Sowjet-Charme inklusive
Aber auch die Geister der jüngeren Vergangenheit spuken in Bukarest fleißig herum. Die Stadt gleicht einer Patchworkdecke, in die französischer Stil mit kommunistischen Bauten und moderner Architektur verwoben wurde.
Die lange Zeit der Diktatur von Nicolae Ceausescu, der von 1965 bis 1989 ein brutales kommunistisches Regime führte, hat Spuren hinterlassen – nicht nur im Stadtbild. Wäre nicht unsere Stadtführerin Daniela, könnte man meinen, Rumänien sei das Land, in dem man das Lächeln verlernt hat. Ob Kellnerin oder Rezeptionist: Ernste Blicke, kurze Antworten – die Leichtigkeit des Seins ist nirgendwo spürbar. "Viele Menschen in Rumänien sind frustriert. Sie arbeiten viel und verdienen wenig. Das Leben hier ist hart", erzählt die frühere Anwältin, die die Branche gewechselt hat. "Im Tourismus hat man eindeutig mehr zu lachen", sagt die 35-Jährige.

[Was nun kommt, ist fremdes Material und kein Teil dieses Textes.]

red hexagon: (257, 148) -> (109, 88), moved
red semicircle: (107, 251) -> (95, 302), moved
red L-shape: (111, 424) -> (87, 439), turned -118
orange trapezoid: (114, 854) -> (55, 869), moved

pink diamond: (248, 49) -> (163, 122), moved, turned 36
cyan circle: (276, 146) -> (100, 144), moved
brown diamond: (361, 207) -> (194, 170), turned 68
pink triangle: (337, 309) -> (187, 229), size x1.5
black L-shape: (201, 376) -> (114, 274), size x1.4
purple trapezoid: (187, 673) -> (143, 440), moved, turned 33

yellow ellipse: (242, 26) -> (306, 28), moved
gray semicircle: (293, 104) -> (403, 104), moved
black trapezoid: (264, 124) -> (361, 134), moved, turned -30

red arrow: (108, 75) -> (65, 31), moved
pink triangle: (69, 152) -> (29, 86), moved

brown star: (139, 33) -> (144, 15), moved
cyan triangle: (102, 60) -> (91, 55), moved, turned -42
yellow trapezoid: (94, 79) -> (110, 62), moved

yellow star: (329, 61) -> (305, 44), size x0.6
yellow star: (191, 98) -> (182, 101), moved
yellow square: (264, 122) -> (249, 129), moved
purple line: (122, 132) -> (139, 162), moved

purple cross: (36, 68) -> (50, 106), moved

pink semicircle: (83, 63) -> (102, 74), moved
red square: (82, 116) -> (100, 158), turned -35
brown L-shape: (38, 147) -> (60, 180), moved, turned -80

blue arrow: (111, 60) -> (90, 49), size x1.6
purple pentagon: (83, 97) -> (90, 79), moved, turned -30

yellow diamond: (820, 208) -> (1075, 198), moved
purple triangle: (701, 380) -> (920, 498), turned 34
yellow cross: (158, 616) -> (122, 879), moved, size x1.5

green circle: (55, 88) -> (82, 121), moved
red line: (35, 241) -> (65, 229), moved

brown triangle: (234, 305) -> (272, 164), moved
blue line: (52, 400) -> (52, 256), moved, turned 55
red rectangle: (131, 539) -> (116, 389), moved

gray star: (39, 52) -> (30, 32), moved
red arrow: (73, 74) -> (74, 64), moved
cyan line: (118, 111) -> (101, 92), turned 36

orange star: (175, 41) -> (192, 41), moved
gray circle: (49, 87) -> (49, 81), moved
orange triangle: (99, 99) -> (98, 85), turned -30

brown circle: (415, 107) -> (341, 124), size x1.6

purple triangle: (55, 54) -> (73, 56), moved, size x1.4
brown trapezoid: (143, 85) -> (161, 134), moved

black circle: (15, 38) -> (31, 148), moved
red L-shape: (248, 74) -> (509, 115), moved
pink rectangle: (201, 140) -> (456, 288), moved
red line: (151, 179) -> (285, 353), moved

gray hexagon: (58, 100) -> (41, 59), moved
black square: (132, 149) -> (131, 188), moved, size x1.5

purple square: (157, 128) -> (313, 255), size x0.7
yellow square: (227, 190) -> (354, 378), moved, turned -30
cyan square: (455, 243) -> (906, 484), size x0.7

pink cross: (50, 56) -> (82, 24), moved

Seit 2007 ist Rumänien Teil der Europäischen Union. Die Bevölkerung kämpft aber weiterhin mit Armut, Korruption, Arbeitslosigkeit. Seit 2017 kommt es immer wieder zu Protesten gegen politische Korruption. Die Revolution gilt bis heute als nicht vollständig aufgearbeitet.
Das prägendste Gebäude der Hauptstadt, in der rund 1,8 Millionen Menschen leben, ist der riesige Parlamentspalast. Das Haus, das noch in der Ceausescu-Ära gebaut wurde, gilt mit seinen 350.000 Quadratmetern flächenmäßig als das zweitgrößte Verwaltungsgebäude der Welt nach dem Pentagon. "Man kann es besichtigen. Es zahlt sich aber nicht aus", sagt Daniela und zeigt uns lieber verwunschen wirkende Parkanlagen inmitten der Stadt und die Gegenden rund um die Konzerthalle Athenäum. "Das sollten Sie sich unbedingt ansehen. Leider gibt es heute keine offiziellen Führungen. Aber wenn Sie beim kleinen Eingang links hinten fragen, dürfen Sie für 12 Leu jederzeit hinein", sagt sie und lacht. "So funktioniert Rumänien."
Abends lohnt es sich, die Oper zu besuchen. Gaetano Donizettis "L’elisir d’amore" steht auf dem Programm. Ein lustig-leichtes Stück mit viel italienischem Esprit. Nur ein kleiner Funken davon würde diesem Land so gut tun.